Ernährung für Hunde mit PSS

Eine spezielle Diät ist für Hunde mit Lebershunt absolut notwendig. Die Diät soll folgendes erzielen: Die Produktion von Toxinen (Giftstoffen) muß reduziert werden und die Aufnahme von Toxinen aus dem Darm soll verringert werden, gleichzeitig muß sie den Hund ausreichend mit Energie und Nährstoffen versorgen.

Viele Toxine die im Darm produziert werden sind eine Folge des Proteins. Bei der Aufspaltung von Protein entsteht zB. als Nebenprodukt Ammoniak. Daher muß die Diät einen wesentlich geringeren Proteinanteil enthalten als im Futter für einen gesunden Hund. Der Hund braucht aber gleichzeitig auch Protein. Für einen Hund mit PSS ist es deshalb wichtig, dass das Protein qualitativ hochwertig und hoch verdaulich ist. Am besten geeignet sind Milch- und Pflanzenproteine. Der Proteingehalt sollte auf 18 % i.d.Tr. begrenzt sein.

Der Handel stellt einige Fertigprodukte zur Verfügung die über den Tierarzt zu beziehen sind. Royal Canin Hepatic und Renal und Hills L/D und K/D. Die Sorten gibt es jeweils als Trockenfutter und als Dosenfutter. Diese werden aber vielfach kritisch gesehen, da sie nicht auf die Bedürfnisse von Shunthunden ausgelegt sind.

Generell gilt den Hund mehrmals täglich in kleinen Portionen zu füttern.
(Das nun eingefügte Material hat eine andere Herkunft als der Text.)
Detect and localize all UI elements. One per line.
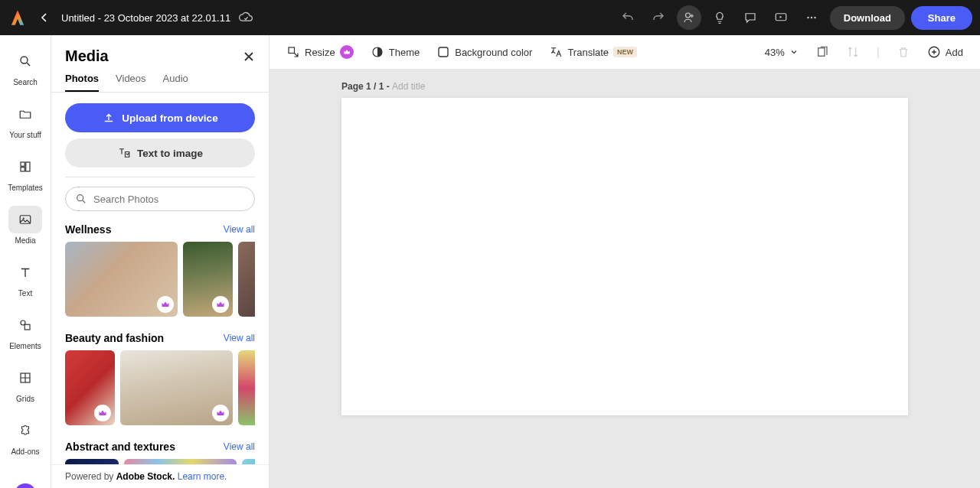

Viele Hunde mit PSS sind aber sehr mäkelige und schlechte Fresser. Oft muß man das Futter deshalb auch selber zusammenstellen, damit man den Hund überhaupt dazu bekommt etwas zu sich zu nehmen.Das ermöglicht es auch individueller auf seinen Hund einzugehen.

Gut geeignet sind Nudeln, Kartoffeln, Weizen, Reis und ähnliches. Gemüse wie Möhren, Pastinaken etc., geringe Mengen Obst. Der Proteinanteil sollte zu einem sehr hohen Anteil aus Milchprotein gedeckt werden, wie Hüttenkäse, Quark und Joghurt. In geringen Mengen hartgekochte Eier, und wenig mageres hochwertiges Fleisch oder nicht fettiger Fisch. Es gibt sehr gute Erfahrungen mit einer komplett fleischlosen Ernährung. In Abstimmung mit dem behandelnden Tierarzt sollte auch über den Einsatz von Vitaminpräperaten nachgedacht werden.

Manchmal hilft es auch, das Fertigfutter etwas zu ergänzen, zum Beispiel mit einem Löffel Hüttenkäse, Gemüse oder mit selbstgekochter Fleischbrühe.

Wichtig zu erwähnen ist, dass die Diät zwar zum Ziel hat die Symptome zu vermindern, und diese zum Teil auch erheblich verbessert, aber die Ursache “Shunt” wird dadurch nicht beseitigt. Die Diät  ist eine Mangelernährung und sollte zur Stabilisierung und Überbrückung der Wartezeit auf einen OP Termin angewendet werden, stellt aber keine dauerhafte Lösung dar.